Required action
From the line with "Screenshot is 1280x1197." to the line with "Generic Brands - needles, Notions, Tools", retype each line exactly as it stands in the records below, but skip the pictures.
-.-.-
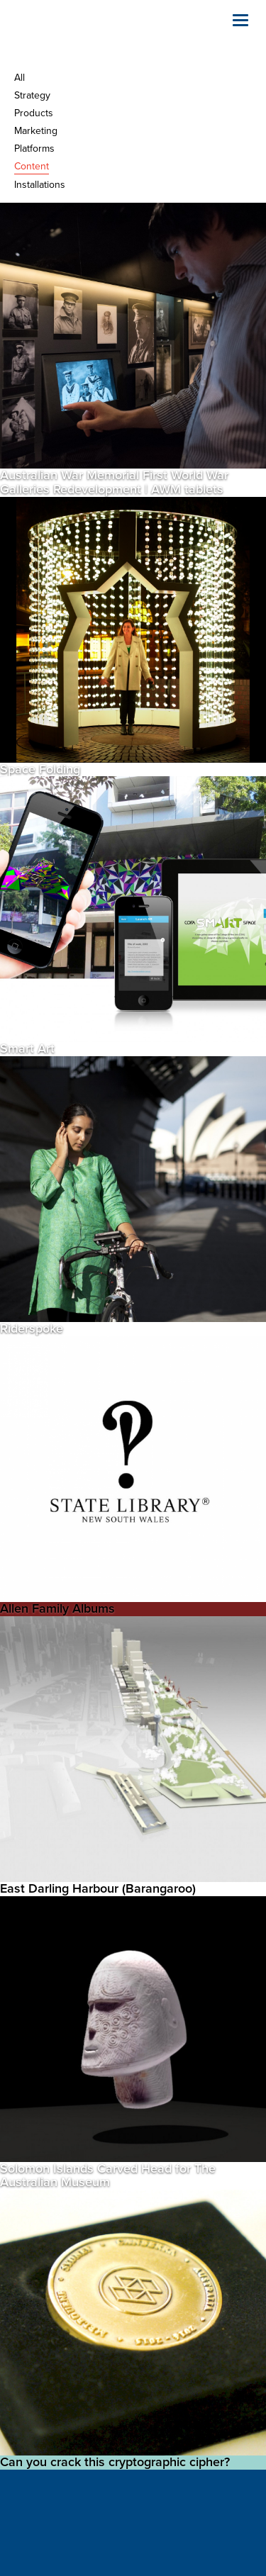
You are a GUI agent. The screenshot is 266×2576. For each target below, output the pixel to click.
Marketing (35, 131)
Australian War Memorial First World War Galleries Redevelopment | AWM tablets (114, 482)
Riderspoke (31, 1328)
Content (31, 166)
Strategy (32, 95)
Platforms (34, 148)
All (19, 78)
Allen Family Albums (57, 1608)
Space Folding (40, 769)
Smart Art (27, 1048)
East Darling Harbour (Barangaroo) (98, 1888)
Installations (39, 185)
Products (33, 113)
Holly (85, 35)
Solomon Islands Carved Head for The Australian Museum (108, 2175)
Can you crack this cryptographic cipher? (115, 2462)
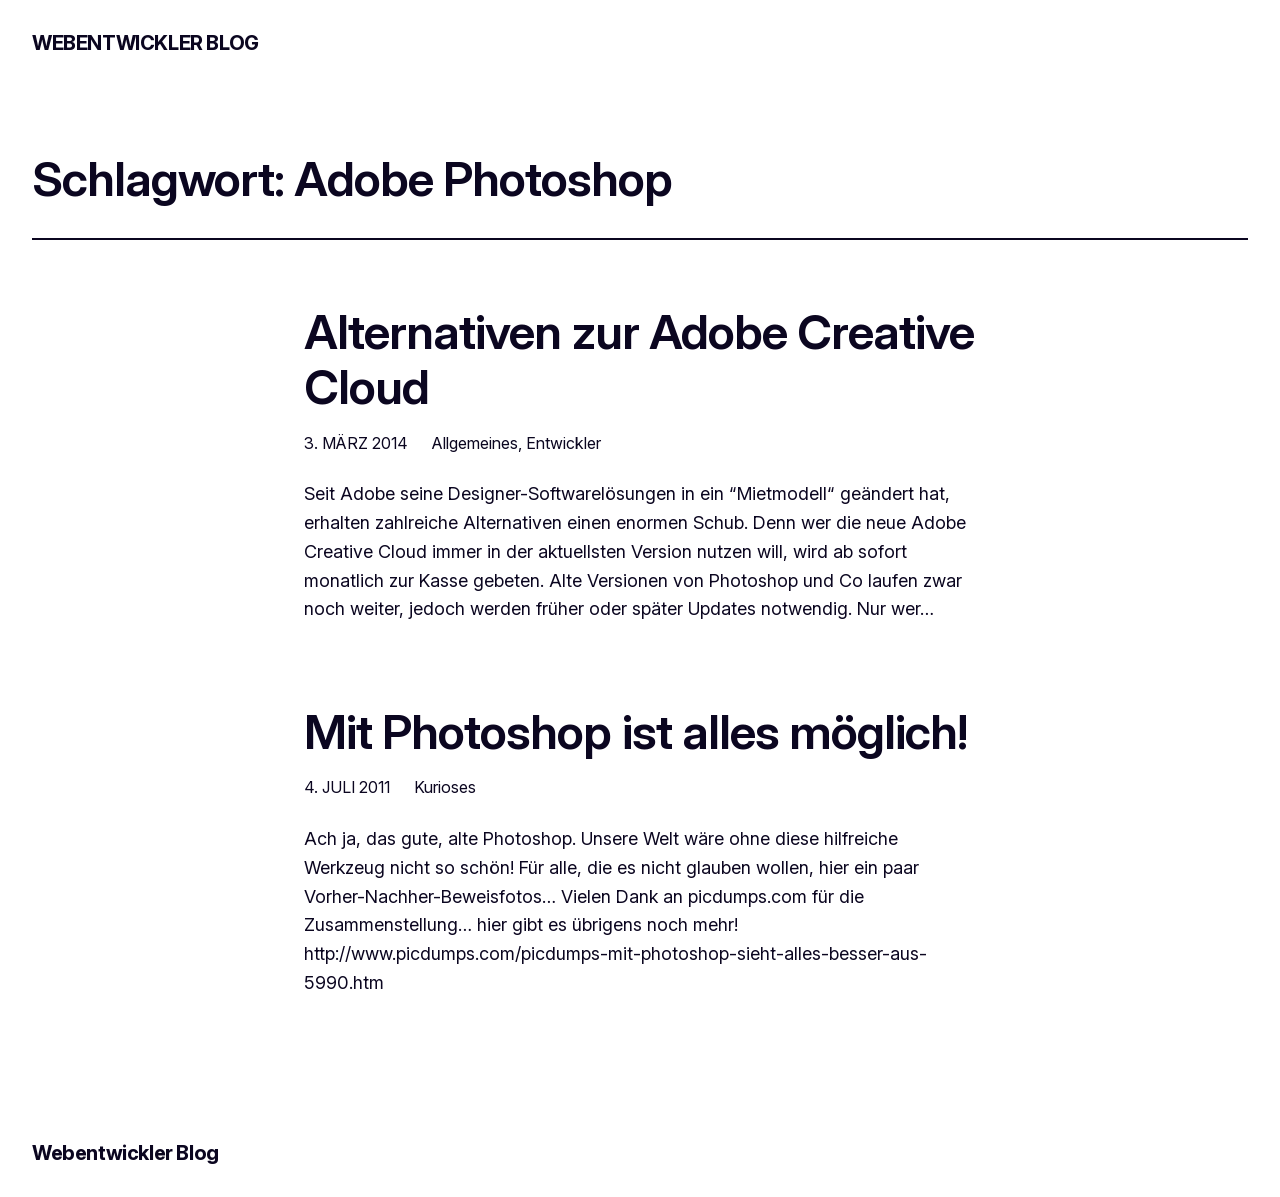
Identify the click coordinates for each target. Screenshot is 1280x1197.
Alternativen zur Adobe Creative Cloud (639, 359)
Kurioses (445, 787)
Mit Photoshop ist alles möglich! (635, 731)
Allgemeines (475, 443)
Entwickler (563, 443)
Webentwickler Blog (145, 43)
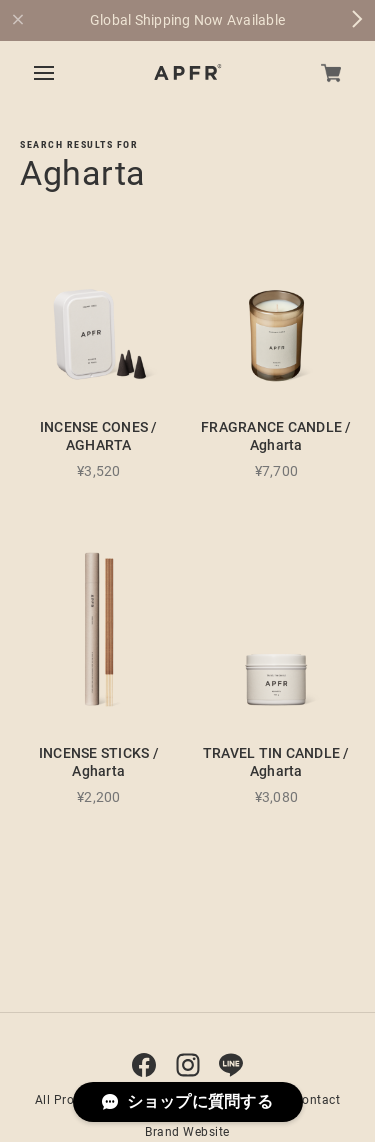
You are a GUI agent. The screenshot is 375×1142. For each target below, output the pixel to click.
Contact (317, 1100)
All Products (71, 1100)
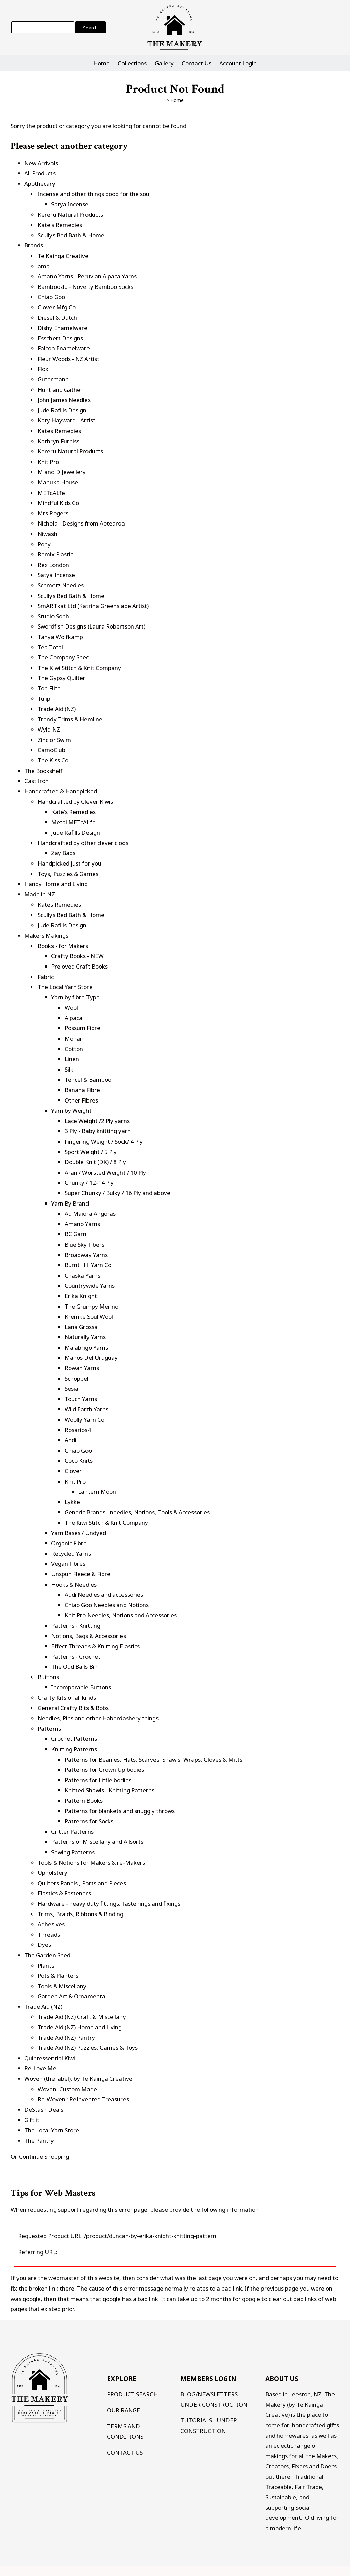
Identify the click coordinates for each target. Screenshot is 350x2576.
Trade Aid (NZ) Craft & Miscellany (82, 2017)
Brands (33, 245)
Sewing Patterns (73, 1852)
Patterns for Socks (89, 1821)
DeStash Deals (43, 2109)
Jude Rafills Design (62, 410)
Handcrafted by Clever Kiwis (75, 801)
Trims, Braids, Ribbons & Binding (81, 1914)
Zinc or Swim (54, 740)
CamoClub (51, 750)
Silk (69, 1069)
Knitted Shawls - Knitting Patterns (109, 1790)
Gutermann (53, 379)
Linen (72, 1059)
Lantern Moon (97, 1491)
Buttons (48, 1677)
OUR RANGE (123, 2410)
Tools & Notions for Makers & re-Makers (91, 1862)
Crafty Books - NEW (77, 956)
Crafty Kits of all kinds (67, 1697)
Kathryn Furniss (58, 441)
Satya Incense (70, 204)
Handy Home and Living (56, 884)
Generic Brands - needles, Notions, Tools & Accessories (137, 1512)
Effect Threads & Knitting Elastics (95, 1646)
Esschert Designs (60, 338)
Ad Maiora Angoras (90, 1213)
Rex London (53, 565)
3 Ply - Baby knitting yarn (98, 1131)
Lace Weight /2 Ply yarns (97, 1121)
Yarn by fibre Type (75, 997)
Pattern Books (84, 1800)
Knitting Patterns (74, 1749)
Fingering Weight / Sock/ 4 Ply (104, 1141)
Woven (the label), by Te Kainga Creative (78, 2078)
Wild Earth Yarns (86, 1409)
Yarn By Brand (70, 1203)
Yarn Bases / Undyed (78, 1533)
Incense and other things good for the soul (94, 194)
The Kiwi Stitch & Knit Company (79, 668)
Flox (43, 369)
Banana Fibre (82, 1090)
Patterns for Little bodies (98, 1780)
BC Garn (75, 1234)
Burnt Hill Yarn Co (88, 1265)
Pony (44, 544)
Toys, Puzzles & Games (68, 874)
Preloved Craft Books (79, 966)
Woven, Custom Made (67, 2089)
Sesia (71, 1388)
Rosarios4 (78, 1430)
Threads (49, 1934)
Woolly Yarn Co (84, 1419)
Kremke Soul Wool (89, 1316)
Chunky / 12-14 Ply (89, 1182)
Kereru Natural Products (70, 214)
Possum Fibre (82, 1028)
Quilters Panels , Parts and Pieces (82, 1883)
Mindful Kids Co (58, 503)
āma (44, 266)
-.-.-
Answer space
Identify the click coordinates for each target. Screenshot is 1280x1197.
Alternativen zur Adobe Creative Cloud (639, 359)
Kurioses (445, 787)
Mit Photoshop ist alles möglich! (635, 731)
Allgemeines (475, 443)
Entwickler (563, 443)
Webentwickler Blog (145, 43)
You are a GUI agent. The screenshot is 375×1142. For each target below, output the pixel to click.
Contact (317, 1100)
All Products (71, 1100)
Identify the click coordinates for each target. Screenshot is 350x2576.
Trade Aid (NZ) Craft & Miscellany (82, 2017)
Brands (33, 245)
Sewing Patterns (73, 1852)
Patterns for Socks (89, 1821)
DeStash Deals (43, 2109)
Jude Rafills Design (62, 410)
Handcrafted by Clever Kiwis (75, 801)
Trims, Braids, Ribbons & Binding (81, 1914)
Zinc or Swim (54, 740)
CamoClub (51, 750)
Silk (69, 1069)
Knitted Shawls - Knitting Patterns (109, 1790)
Gutermann (53, 379)
Linen (72, 1059)
Lantern Moon (97, 1491)
Buttons (48, 1677)
OUR RANGE (123, 2410)
Tools & Notions for Makers & re-Makers (91, 1862)
Crafty Books - NEW (77, 956)
Crafty Kits of all kinds (67, 1697)
Kathryn Furniss (58, 441)
Satya Incense (70, 204)
Handy Home and Living (56, 884)
Generic Brands - needles, Notions, Tools & Accessories (137, 1512)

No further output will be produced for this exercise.